2006 Australian federal budget
- Submitted: 16 May 2006
- Submitted to: Parliament of Australia
- Country: Australia
- Parliament: 41st
- Party: Liberal/National Coalition
- Treasurer: Peter Costello
- Surplus: A$10.08 billion
- Website: www.budget.gov.au/2006-07/

= 2006 Australian federal budget =

The 2006 Australian federal budget for the Australian financial year ended 30 June 2007 was presented on 16 May 2006 by Peter Costello, the Treasurer of Australia in the Howard government.

The budget provided for an underlying cash surplus of $10.8 billion, the government's ninth surplus. The net government debt was zero in the 2006–07 year, the first time in three decades, from a peak of 18.5% of GDP ($96 billion) in 1995–96.

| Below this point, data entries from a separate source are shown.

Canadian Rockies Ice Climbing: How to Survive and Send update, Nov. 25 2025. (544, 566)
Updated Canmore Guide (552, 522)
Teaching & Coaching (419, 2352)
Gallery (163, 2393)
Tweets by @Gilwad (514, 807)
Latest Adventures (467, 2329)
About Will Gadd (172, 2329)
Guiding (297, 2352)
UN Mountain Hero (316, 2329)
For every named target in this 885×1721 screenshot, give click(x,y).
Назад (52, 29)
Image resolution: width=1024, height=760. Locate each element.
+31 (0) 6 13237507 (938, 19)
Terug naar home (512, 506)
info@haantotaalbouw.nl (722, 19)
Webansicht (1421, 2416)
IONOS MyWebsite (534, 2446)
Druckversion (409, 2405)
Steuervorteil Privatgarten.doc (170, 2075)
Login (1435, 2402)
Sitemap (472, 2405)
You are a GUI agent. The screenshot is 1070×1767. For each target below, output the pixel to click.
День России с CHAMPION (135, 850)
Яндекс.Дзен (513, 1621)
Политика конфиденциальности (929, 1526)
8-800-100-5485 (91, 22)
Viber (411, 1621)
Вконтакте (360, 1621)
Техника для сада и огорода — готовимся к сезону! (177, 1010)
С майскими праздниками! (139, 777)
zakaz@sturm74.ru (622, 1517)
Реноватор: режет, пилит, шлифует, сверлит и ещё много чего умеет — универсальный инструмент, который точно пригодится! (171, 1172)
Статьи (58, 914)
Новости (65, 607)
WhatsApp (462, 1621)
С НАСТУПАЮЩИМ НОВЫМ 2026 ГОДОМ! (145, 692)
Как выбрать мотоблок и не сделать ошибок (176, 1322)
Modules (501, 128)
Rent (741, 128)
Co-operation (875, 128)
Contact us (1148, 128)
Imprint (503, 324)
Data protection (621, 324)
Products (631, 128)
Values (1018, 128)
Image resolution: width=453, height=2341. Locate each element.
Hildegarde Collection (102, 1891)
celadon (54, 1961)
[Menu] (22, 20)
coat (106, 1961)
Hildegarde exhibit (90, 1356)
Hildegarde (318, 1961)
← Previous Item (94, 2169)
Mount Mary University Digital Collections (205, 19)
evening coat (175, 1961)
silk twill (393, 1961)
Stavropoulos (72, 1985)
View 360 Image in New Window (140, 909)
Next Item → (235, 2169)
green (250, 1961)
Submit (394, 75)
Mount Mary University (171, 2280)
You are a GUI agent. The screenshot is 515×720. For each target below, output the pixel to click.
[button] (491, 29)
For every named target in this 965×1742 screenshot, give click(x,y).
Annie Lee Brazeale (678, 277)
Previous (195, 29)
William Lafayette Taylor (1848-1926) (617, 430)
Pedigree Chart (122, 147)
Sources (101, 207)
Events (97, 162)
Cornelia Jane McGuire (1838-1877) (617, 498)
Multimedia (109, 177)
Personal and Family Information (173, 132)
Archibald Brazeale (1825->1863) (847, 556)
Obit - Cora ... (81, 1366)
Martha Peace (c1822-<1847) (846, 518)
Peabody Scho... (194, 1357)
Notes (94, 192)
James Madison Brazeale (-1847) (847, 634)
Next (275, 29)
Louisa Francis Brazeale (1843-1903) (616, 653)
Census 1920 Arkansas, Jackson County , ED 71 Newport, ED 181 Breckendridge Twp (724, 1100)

The budget included further personal tax reform including tax cuts worth $36.7 billion over four years. Major improvements to business taxation to encourage take‑up of new technology and to simplify taxes for small business. There was also a plan to dramatically simplify and streamline superannuation. Other key initiatives include $2.3 billion for road and rail infrastructure, including to upgrade key sections of the Hume, Bruce and Pacific highways more quickly, a $1.9 billion boost to funding for mental health services, and families, older Australians and carers were to receive more support.